Every entry must be repeated exactly in the answer.

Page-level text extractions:
((

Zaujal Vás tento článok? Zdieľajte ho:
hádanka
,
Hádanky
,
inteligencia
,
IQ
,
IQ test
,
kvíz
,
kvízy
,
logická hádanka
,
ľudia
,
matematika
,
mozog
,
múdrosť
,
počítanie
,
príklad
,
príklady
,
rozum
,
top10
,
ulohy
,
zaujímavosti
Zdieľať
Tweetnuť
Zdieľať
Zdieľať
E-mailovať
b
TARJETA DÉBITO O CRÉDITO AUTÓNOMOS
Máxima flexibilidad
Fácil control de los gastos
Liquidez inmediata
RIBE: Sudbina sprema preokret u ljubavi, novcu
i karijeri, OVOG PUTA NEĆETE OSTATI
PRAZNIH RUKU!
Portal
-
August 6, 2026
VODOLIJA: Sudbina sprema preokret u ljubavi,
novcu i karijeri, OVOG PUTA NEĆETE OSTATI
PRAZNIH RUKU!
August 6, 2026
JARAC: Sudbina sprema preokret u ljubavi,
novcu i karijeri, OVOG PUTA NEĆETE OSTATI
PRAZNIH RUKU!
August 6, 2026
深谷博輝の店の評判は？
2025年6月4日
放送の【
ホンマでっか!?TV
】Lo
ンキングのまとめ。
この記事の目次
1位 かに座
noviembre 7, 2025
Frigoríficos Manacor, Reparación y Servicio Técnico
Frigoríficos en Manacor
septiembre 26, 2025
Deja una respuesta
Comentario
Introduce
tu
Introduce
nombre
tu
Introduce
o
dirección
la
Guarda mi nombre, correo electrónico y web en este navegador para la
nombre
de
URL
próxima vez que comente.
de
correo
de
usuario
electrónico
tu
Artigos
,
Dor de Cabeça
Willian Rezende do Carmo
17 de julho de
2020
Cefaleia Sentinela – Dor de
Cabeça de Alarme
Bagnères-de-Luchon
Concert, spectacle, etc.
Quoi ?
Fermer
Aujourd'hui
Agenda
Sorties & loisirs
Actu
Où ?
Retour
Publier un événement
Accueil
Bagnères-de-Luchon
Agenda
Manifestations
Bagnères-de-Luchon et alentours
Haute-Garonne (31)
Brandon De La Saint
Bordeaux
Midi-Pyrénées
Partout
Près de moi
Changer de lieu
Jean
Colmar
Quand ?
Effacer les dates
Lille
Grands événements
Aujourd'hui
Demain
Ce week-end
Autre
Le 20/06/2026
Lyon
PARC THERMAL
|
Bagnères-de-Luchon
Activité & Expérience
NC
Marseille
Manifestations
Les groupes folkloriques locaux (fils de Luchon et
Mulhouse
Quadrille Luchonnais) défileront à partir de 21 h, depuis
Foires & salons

))

Result below:
Zaujal Vás tento článok? Zdieľajte ho:
hádanka
,
Hádanky
,
inteligencia
,
IQ
,
IQ test
,
kvíz
,
kvízy
,
logická hádanka
,
ľudia
,
matematika
,
mozog
,
múdrosť
,
počítanie
,
príklad
,
príklady
,
rozum
,
top10
,
ulohy
,
zaujímavosti
Zdieľať
Tweetnuť
Zdieľať
Zdieľať
E-mailovať
b
TARJETA DÉBITO O CRÉDITO AUTÓNOMOS
Máxima flexibilidad
Fácil control de los gastos
Liquidez inmediata
RIBE: Sudbina sprema preokret u ljubavi, novcu
i karijeri, OVOG PUTA NEĆETE OSTATI
PRAZNIH RUKU!
Portal
-
August 6, 2026
VODOLIJA: Sudbina sprema preokret u ljubavi,
novcu i karijeri, OVOG PUTA NEĆETE OSTATI
PRAZNIH RUKU!
August 6, 2026
JARAC: Sudbina sprema preokret u ljubavi,
novcu i karijeri, OVOG PUTA NEĆETE OSTATI
PRAZNIH RUKU!
August 6, 2026
深谷博輝の店の評判は？
2025年6月4日
放送の【
ホンマでっか!?TV
】Lo
ンキングのまとめ。
この記事の目次
1位 かに座
noviembre 7, 2025
Frigoríficos Manacor, Reparación y Servicio Técnico
Frigoríficos en Manacor
septiembre 26, 2025
Deja una respuesta
Comentario
Introduce
tu
Introduce
nombre
tu
Introduce
o
dirección
la
Guarda mi nombre, correo electrónico y web en este navegador para la
nombre
de
URL
próxima vez que comente.
de
correo
de
usuario
electrónico
tu
Artigos
,
Dor de Cabeça
Willian Rezende do Carmo
17 de julho de
2020
Cefaleia Sentinela – Dor de
Cabeça de Alarme
Bagnères-de-Luchon
Concert, spectacle, etc.
Quoi ?
Fermer
Aujourd'hui
Agenda
Sorties & loisirs
Actu
Où ?
Retour
Publier un événement
Accueil
Bagnères-de-Luchon
Agenda
Manifestations
Bagnères-de-Luchon et alentours
Haute-Garonne (31)
Brandon De La Saint
Bordeaux
Midi-Pyrénées
Partout
Près de moi
Changer de lieu
Jean
Colmar
Quand ?
Effacer les dates
Lille
Grands événements
Aujourd'hui
Demain
Ce week-end
Autre
Le 20/06/2026
Lyon
PARC THERMAL
|
Bagnères-de-Luchon
Activité & Expérience
NC
Marseille
Manifestations
Les groupes folkloriques locaux (fils de Luchon et
Mulhouse
Quadrille Luchonnais) défileront à partir de 21 h, depuis
Foires & salons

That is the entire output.